Here come the big guns! Stereotypes can now be combated with bigger concepts. Did you know that just as the French and English allied with tribes against each other, a fascinating, complex political history existed between those tribes which allied with the French or English? Did you know that while one Spanish explorer cut off appendages of Natives who dared trespass him, another lived amongst Native people who both saved and enslaved him.

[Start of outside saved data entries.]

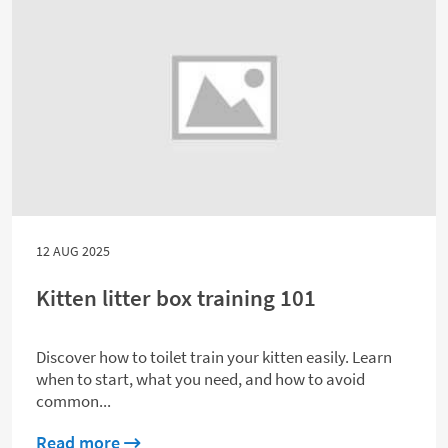
12 AUG 2025
Kitten litter box training 101
Discover how to toilet train your kitten easily. Learn
when to start, what you need, and how to avoid
common...
about Kitten litter box training 101
Read more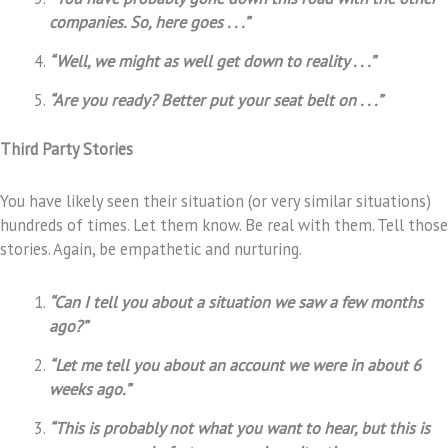
companies. So, here goes . . .”
“Well, we might as well get down to reality . . .”
“Are you ready? Better put your seat belt on . . .”
Third Party Stories
You have likely seen their situation (or very similar situations)
hundreds of times. Let them know. Be real with them. Tell those
stories. Again, be empathetic and nurturing.
“Can I tell you about a situation we saw a few months
ago?”
“Let me tell you about an account we were in about 6
weeks ago.”
“This is probably not what you want to hear, but this is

You can talk about who writes the history books in your child's class, and offer other resources. Your child can read a history book's section on a certain topic and then read parts of an actual text from that time. Where does the history writer differ from a voice of the times? What are the gerneralities? Why are there so few accounts from Native Americans in history classes?

Ultimately, the historical accounts behind Thanksgiving tropes are heart-wrenching, validating, invalidating, and fascinating. They add weight to the Thanksgiving story: like early America, the world our kids are growing up in contains a web of competition, cooperation, alienation, friendship and outright betrayal. Let's dig through all of that and show that in contentious times, humans can come together and preserve each other for another season.